I suppose this is well enough executed, but the story mostly involves cardboard characters going through the motions of a mainstream plot—with a brief supernatural twist tacked on the end.
* (Mediocre). 4,750 words. Story link.

1. The ‘Willy Newbury’ series at ISFDB.

The Purple Pterodactyls by L. Sprague de Camp

The Purple Pterodactyls by L. Sprague de Camp (F&SF, August 1976) is another of the supernatural adventures of Willy Newbury.1 In this one he is on holiday by the sea with his wife Denise and, when they visit a nearby amusement park, Willy notices something at the rubber ring stall:

The prizes were even more original: a flock of plush-and-wire pterodactyls. They came in several models and sizes, some with long tails and some with short, some with teeth and some with long toothless beaks. The biggest were over a yard across the wings. They were made so that you could hang one from your ceiling as a mobile.
If the wind was strong, you could lock the wings in place and fly the thing as a kite. They were all dyed in shades of purple.
“Purple pterodactyls!” I cried. “Darling, I’ve got to have one of those.”  p. 144

Willy’s attempts to win one of the pterodactyls are unsuccessful, and he also isn’t able purchase one (he asks the stall’s proprietor, Mr Maniu, when he sees him at the beach the next day, but is refused). Willy’s luck changes later, however, when he buys an old ring for a quarter and, when his wife takes him to a jeweller to have it valued, discovers that the ring is ancient and the stone a real emerald. Then, when Willy is asleep that night, the djinn of the ring reveals himself to Willy and says it can perform “little favours” for him. Willy asks the djinn to help him win a purple pterodactyl.
This begins a spat that sees, after Willy subsequently wins more than one of the prizes, (a) Maniu hire his own djinn to stop Willy winning any more; (b) Willy going back to win a third pterodactyl when his own djinn tells him of this; (c) words disappearing off a speech Willy gives at a local women’s club meeting; (d) Willy winning another two pterodactyls; and then (e) Willy and Denise having their boat capsized by a freak squall that comes out of nowhere.
At this point Willy realises that he is involved in a potentially lethal vendetta, so he promises the djinn his freedom if he can get Willy out of his predicament.
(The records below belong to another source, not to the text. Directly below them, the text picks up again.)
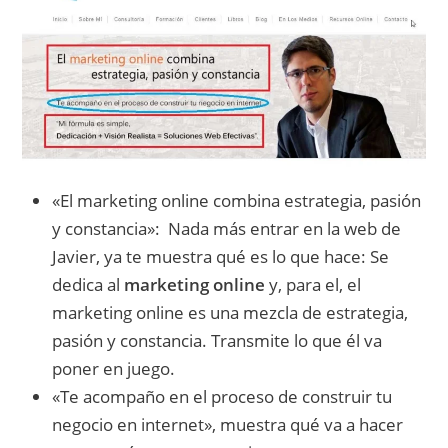
«El marketing online combina estrategia, pasión
y constancia»: Nada más entrar en la web de
Javier, ya te muestra qué es lo que hace: Se
dedica al
marketing online
y, para el, el
marketing online es una mezcla de estrategia,
pasión y constancia. Transmite lo que él va
poner en juego.
«Te acompaño en el proceso de construir tu
negocio en internet», muestra qué va a hacer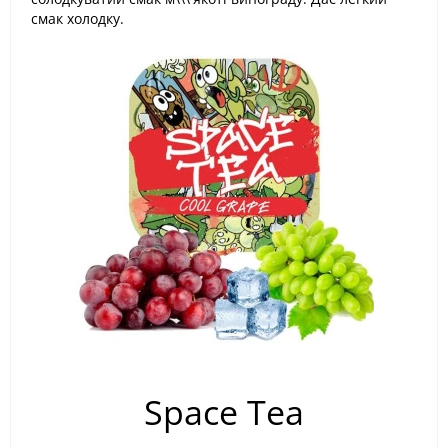
смак холодку.
Space Tea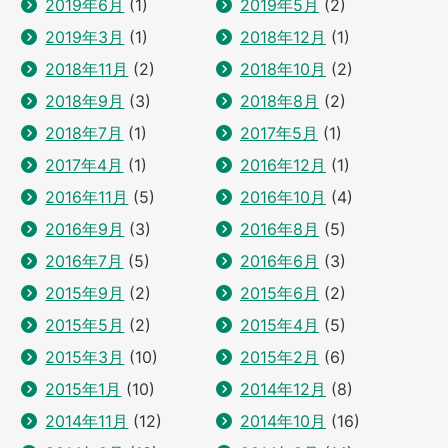
2019年6月
(1)
2019年5月
(2)
2019年3月
(1)
2018年12月
(1)
2018年11月
(2)
2018年10月
(2)
2018年9月
(3)
2018年8月
(2)
2018年7月
(1)
2017年5月
(1)
2017年4月
(1)
2016年12月
(1)
2016年11月
(5)
2016年10月
(4)
2016年9月
(3)
2016年8月
(5)
2016年7月
(5)
2016年6月
(3)
2015年9月
(2)
2015年6月
(2)
2015年5月
(2)
2015年4月
(5)
2015年3月
(10)
2015年2月
(6)
2015年1月
(10)
2014年12月
(8)
2014年11月
(12)
2014年10月
(16)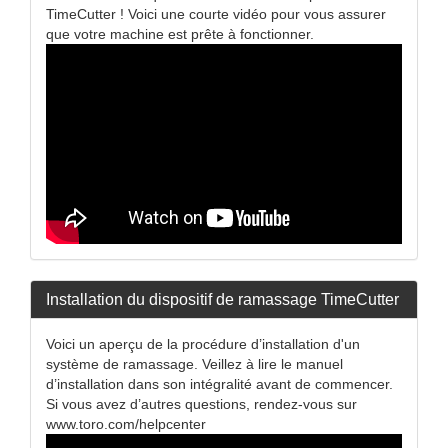
TimeCutter ! Voici une courte vidéo pour vous assurer
que votre machine est prête à fonctionner.
Installation du dispositif de ramassage TimeCutter
Voici un aperçu de la procédure d’installation d'un
système de ramassage. Veillez à lire le manuel
d’installation dans son intégralité avant de commencer.
Si vous avez d’autres questions, rendez-vous sur
www.toro.com/helpcenter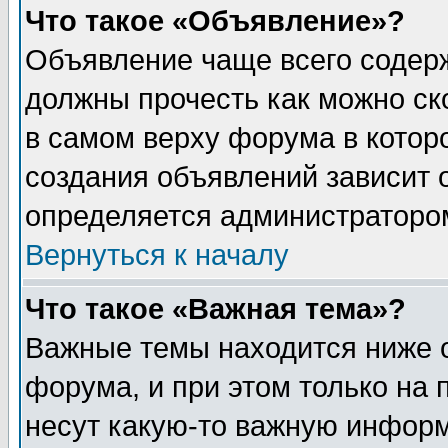
Что такое «Объявление»?
Объявление чаще всего содер
должны прочесть как можно ск
в самом верху форума в котор
создания объявлений зависит о
определяется администраторо
Вернуться к началу
Что такое «Важная тема»?
Важные темы находится ниже 
форума, и при этом только на
несут какую-то важную информ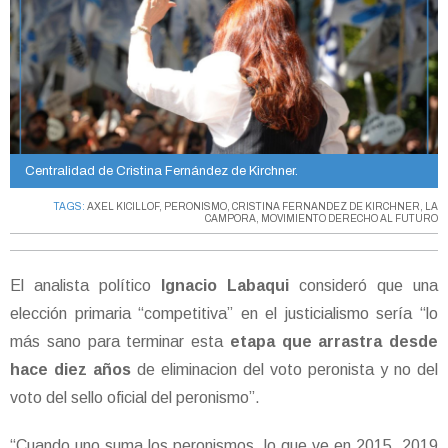
Centralidad de Cristina Fernández de Kirchner.
TAGS:
AXEL KICILLOF
,
PERONISMO
,
CRISTINA FERNANDEZ DE KIRCHNER
,
LA
CAMPORA
,
MOVIMIENTO DERECHO AL FUTURO
El analista político
Ignacio Labaqui
consideró que una
elección primaria “competitiva” en el justicialismo sería “lo
más sano para terminar esta
etapa que arrastra desde
hace diez años
de eliminacion del voto peronista y no del
voto del sello oficial del peronismo”.
“Cuando uno suma los peronismos, lo que ve en 2015, 2019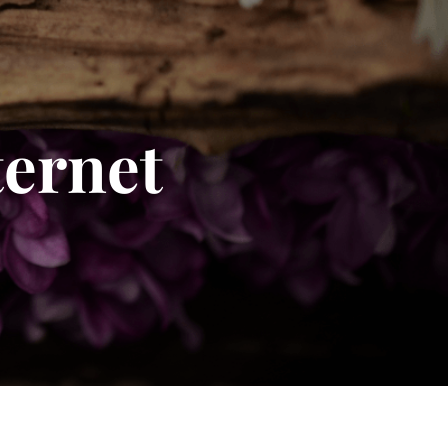
ternet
The story then ends (spoiler) with a shriek in the night, and Willy seeing Mr Maniu on the beach the next morning, his body covered in sand as usual . . . then Maniu’s decapitated head rolls off the mound.
When Willy sees the djinn in a dream several nights later he promptly gives him the ring and his freedom. Then he wakes up and has sex with his wife, as you do when you’ve just caused someone’s death.
This piece isn’t as slight a story as some in the series, but it does have a deus ex machina ending and is tonally a bit off: not only does the final line about sex with his wife not sit well with previous events but, if it wasn’t for Willy’s awful behaviour (who need five purple pterodactyls?), relations between the two men would not have deteriorated. I’m probably reading too much into a piece of light fantasy, but still. . . .
** (Average). 5,650 words. Story link.

1. The ISFDB page for the Willy Newbury series.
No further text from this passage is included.